Reading the data
df<-read.csv("https://raw.githubusercontent.com/tmatis12/datafiles/main/US_Japanese_Cars.csv")
ucars<-df$USCars
jcars<-df$JapaneseCars
Check for normality
qqnorm(ucars,main = "Normal Q-Q plot for US cars")
qqline(ucars)
qqnorm(jcars,main = "Normal Q-Q plot for Japanese cars")
qqline(jcars)
Since the data points for both US cars and Japanese cars lie approximately in a straight line in their normal Q-Q plots,we can assume that they are approximately normally distributed.
boxplot(ucars,jcars,names = c("US Cars","Japanese Cars"), main="boxplot of US Cars and Japanese Cars")
log_ucars <- log(ucars)
log_jcars <- log(jcars)
boxplot(log_ucars,log_jcars,names = c("log US Cars","log Japanese Cars"), main="boxplot of logs US Cars and Japanese Cars data points")
After log transformation: Since the interquartile range looks similar for log of the US Cars and Japanese Cars ( IQR of log of Japanese Cars ~ log of IQR of US Cars),so we can conclude that the variance of these transformed population samples are approximately constant.
#Performing Two-sample T-test
a <-0.05
dof <-35+28-2
t_critical <-qt(1-a/2,dof)
t_critical
## [1] 1.999624
Comment: The cut off value for t-critical is plus or minus 2.
?t.test
t.test(log_ucars,log_jcars,var.equal = TRUE,alternative="less")
##
## Two Sample t-test
##
## data: log_ucars and log_jcars
## t = -9.4828, df = 61, p-value = 6.528e-14
## alternative hypothesis: true difference in means is less than 0
## 95 percent confidence interval:
## -Inf -0.4366143
## sample estimates:
## mean of x mean of y
## 2.741001 3.270957
a.Sample average for log of mpg of cars manufactured in the US = 2.74 Sample average for log of mpg of cars manufactured in the US = 3.27
b.Since p value is smaller than 0.05 and our t-test is outside the t-critical range. On this basis,we reject the null hypothesis.

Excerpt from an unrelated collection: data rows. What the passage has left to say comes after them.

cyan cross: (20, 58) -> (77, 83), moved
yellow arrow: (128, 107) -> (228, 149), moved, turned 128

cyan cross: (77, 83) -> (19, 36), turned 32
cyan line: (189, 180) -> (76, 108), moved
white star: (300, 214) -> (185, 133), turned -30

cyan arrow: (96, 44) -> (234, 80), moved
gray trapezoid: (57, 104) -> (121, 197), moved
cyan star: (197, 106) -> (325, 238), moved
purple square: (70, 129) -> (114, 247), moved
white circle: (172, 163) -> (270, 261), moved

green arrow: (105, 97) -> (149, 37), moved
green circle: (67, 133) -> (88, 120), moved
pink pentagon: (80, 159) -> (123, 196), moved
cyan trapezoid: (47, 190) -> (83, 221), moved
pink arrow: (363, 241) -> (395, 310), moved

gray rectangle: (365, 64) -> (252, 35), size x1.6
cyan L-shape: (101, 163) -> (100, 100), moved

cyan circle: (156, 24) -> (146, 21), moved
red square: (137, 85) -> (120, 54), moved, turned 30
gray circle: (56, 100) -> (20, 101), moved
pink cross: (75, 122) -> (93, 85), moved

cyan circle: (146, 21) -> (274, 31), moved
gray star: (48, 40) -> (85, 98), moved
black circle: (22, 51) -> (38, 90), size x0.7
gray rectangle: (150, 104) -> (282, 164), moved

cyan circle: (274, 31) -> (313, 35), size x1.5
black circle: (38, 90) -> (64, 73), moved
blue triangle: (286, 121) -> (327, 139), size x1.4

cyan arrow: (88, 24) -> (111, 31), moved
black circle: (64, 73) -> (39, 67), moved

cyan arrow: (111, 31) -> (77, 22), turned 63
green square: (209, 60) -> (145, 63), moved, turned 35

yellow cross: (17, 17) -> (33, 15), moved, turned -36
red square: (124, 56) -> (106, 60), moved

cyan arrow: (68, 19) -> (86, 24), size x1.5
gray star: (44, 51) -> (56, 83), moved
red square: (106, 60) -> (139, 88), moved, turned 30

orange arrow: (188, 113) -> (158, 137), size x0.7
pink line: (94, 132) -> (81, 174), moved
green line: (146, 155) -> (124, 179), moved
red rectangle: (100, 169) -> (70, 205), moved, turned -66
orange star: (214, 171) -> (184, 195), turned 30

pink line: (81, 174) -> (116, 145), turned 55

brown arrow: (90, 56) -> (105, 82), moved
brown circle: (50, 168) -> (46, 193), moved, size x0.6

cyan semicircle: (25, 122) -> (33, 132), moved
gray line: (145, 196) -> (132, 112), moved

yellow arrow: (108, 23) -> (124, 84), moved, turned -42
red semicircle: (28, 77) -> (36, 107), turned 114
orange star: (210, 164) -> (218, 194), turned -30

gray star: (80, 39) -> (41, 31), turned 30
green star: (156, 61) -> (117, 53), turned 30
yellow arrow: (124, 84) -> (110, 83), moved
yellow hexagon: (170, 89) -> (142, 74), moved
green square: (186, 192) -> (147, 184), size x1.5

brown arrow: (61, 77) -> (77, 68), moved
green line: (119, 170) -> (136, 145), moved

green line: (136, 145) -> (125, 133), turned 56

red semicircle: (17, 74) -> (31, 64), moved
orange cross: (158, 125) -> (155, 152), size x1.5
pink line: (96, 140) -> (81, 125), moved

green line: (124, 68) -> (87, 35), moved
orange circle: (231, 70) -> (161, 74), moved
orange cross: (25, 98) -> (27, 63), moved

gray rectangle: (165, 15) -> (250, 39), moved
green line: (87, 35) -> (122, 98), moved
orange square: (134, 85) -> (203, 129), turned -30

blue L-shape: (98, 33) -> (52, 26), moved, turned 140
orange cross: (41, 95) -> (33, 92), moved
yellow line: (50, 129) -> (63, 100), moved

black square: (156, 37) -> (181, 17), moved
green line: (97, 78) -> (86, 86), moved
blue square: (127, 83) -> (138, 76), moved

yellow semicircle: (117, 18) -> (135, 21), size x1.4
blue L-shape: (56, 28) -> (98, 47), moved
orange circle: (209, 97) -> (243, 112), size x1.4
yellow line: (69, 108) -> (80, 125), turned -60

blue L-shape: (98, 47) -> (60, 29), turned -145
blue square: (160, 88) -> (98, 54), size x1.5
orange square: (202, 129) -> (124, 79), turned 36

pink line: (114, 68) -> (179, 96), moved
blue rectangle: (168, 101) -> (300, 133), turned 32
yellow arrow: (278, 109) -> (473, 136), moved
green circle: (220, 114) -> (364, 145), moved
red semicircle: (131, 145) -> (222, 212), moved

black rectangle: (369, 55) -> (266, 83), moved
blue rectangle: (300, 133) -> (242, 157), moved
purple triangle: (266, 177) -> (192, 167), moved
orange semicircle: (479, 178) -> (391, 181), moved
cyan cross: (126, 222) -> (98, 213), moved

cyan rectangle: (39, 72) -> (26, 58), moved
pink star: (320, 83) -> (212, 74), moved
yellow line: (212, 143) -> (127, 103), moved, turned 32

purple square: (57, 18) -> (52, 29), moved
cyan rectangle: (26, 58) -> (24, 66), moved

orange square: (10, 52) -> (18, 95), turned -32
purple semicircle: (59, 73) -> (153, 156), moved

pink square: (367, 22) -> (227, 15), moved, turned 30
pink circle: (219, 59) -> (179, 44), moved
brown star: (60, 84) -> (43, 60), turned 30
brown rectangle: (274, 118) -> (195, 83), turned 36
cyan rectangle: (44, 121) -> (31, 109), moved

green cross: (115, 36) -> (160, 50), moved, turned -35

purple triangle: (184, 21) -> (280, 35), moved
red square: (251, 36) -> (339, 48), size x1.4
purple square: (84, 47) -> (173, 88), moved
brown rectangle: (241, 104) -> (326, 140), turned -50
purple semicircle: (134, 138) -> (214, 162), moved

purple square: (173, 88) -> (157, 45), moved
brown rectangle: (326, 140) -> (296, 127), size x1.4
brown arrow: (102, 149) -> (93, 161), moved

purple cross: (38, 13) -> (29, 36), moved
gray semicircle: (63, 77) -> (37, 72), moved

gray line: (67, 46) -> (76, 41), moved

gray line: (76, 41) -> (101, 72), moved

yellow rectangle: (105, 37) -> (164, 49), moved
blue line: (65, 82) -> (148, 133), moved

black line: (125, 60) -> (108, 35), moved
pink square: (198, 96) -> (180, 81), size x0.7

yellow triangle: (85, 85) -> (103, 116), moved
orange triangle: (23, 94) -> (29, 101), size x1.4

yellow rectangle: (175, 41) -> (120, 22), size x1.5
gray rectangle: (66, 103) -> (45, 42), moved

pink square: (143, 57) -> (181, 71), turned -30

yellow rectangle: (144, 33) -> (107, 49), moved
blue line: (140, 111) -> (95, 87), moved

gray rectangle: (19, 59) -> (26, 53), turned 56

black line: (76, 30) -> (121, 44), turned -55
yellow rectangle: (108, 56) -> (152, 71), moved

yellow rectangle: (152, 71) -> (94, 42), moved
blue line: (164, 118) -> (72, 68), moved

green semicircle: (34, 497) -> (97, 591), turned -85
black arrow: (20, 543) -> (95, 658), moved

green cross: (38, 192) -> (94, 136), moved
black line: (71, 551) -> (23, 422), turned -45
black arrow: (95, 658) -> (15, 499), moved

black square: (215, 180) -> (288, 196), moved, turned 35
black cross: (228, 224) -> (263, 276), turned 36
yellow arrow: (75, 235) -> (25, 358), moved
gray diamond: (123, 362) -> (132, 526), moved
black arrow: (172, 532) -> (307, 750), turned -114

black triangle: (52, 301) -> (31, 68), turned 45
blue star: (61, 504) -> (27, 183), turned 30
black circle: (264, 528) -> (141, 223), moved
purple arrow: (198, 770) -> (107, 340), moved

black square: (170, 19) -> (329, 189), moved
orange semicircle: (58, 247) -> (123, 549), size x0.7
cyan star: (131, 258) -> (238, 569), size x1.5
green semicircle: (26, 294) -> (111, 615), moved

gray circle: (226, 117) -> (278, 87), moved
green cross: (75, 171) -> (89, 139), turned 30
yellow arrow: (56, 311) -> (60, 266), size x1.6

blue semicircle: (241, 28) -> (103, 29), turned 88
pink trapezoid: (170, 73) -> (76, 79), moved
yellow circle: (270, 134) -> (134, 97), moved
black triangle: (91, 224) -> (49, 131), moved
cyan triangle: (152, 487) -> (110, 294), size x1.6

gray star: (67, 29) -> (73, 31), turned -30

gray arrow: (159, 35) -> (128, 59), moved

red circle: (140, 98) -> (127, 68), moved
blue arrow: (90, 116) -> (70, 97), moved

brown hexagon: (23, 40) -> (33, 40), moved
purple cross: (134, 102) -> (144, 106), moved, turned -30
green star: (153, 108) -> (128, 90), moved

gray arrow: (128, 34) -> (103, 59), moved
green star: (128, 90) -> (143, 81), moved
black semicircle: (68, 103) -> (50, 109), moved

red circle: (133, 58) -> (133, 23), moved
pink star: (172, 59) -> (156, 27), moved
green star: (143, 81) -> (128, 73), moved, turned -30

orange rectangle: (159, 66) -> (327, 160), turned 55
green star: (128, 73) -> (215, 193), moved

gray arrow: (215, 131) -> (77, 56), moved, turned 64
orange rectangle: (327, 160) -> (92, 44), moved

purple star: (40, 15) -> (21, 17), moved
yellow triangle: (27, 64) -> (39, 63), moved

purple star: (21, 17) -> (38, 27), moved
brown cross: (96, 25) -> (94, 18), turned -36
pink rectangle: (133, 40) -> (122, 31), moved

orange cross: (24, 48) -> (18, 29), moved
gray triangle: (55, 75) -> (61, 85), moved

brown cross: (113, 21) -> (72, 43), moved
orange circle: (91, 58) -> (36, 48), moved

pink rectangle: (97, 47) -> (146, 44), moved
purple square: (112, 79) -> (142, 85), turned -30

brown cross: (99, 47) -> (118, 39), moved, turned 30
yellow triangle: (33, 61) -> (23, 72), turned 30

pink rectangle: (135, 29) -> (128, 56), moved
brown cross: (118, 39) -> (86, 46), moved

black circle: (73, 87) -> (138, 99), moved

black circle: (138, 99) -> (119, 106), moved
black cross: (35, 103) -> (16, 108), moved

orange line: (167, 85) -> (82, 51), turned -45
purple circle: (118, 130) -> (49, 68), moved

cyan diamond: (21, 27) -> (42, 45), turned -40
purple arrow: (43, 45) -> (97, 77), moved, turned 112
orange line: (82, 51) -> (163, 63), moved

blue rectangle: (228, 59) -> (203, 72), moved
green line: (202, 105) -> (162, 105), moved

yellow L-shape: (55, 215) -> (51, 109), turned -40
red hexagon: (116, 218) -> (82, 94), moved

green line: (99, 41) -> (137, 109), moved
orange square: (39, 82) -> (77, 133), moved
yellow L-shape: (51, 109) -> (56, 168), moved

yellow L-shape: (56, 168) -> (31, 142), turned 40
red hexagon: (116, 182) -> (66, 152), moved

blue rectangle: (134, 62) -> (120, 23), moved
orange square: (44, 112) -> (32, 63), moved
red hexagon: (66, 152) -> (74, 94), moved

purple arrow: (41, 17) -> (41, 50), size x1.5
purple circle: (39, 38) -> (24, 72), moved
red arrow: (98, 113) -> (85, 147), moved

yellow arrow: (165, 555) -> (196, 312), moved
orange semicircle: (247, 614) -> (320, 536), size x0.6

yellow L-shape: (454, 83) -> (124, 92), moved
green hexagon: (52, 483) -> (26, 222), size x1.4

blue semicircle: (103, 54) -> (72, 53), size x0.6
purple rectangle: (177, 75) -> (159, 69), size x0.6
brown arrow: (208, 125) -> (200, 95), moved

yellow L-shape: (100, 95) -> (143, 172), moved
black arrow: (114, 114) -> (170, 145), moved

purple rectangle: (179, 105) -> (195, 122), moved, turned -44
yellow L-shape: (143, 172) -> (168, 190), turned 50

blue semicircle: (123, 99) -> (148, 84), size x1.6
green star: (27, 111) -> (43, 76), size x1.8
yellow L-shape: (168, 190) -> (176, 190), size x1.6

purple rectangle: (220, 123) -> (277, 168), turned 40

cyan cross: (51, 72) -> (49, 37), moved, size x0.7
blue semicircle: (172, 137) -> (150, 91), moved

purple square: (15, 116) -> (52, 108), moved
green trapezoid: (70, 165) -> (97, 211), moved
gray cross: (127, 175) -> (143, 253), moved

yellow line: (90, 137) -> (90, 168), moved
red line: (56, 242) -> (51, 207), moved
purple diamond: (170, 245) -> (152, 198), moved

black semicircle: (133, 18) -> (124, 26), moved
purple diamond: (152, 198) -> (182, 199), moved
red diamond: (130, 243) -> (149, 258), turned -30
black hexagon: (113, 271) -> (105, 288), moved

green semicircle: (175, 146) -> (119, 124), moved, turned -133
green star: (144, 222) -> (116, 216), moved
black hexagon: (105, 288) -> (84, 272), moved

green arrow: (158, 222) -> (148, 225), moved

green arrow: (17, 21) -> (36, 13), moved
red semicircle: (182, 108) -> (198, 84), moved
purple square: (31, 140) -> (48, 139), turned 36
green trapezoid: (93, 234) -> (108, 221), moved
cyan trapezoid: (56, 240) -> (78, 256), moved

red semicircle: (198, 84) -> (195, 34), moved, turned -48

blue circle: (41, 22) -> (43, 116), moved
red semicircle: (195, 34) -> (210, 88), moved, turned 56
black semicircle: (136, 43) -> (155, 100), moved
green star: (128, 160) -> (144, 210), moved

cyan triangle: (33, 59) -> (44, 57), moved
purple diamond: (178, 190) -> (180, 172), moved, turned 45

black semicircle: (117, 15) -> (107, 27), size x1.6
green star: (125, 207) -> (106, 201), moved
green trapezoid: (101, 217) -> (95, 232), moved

On conclusion, the mean of mpg of cars manufactured in the US is not equal to that of those manufactured in Japan.The means are significantly different.
#Reading the data
df<-read.csv("https://raw.githubusercontent.com/tmatis12/datafiles/main/US_Japanese_Cars.csv")
ucars<-df$USCars
jcars<-df$JapaneseCars
#Check for normality
qqnorm(ucars,main = "Normal Q-Q plot for US cars")
qqline(ucars)
qqnorm(jcars,main = "Normal Q-Q plot for Japanese cars")
qqline(jcars)
#Check for constant variance
boxplot(ucars,jcars,names = c("US Cars","Japanese Cars"), main="boxplot of US Cars and Japanese Cars")
#Log Transformation
log_ucars <- log(ucars)
log_jcars <- log(jcars)
boxplot(log_ucars,log_jcars,names = c("log US Cars","log Japanese Cars"), main="boxplot of logs US Cars and Japanese Cars data points")
#T-test
a <-0.05
dof <-35+28-2
t_critical <-qt(1-a/2,dof)
t_critical
?t.test
t.test(log_ucars,log_jcars,var.equal = TRUE,alternative="less")
Comment 2:
Since the interquartile range differs for US Cars and Japanese Cars ( IQR of Japanese Cars > IQR of US Cars),so we can conclude that the variance is not constant.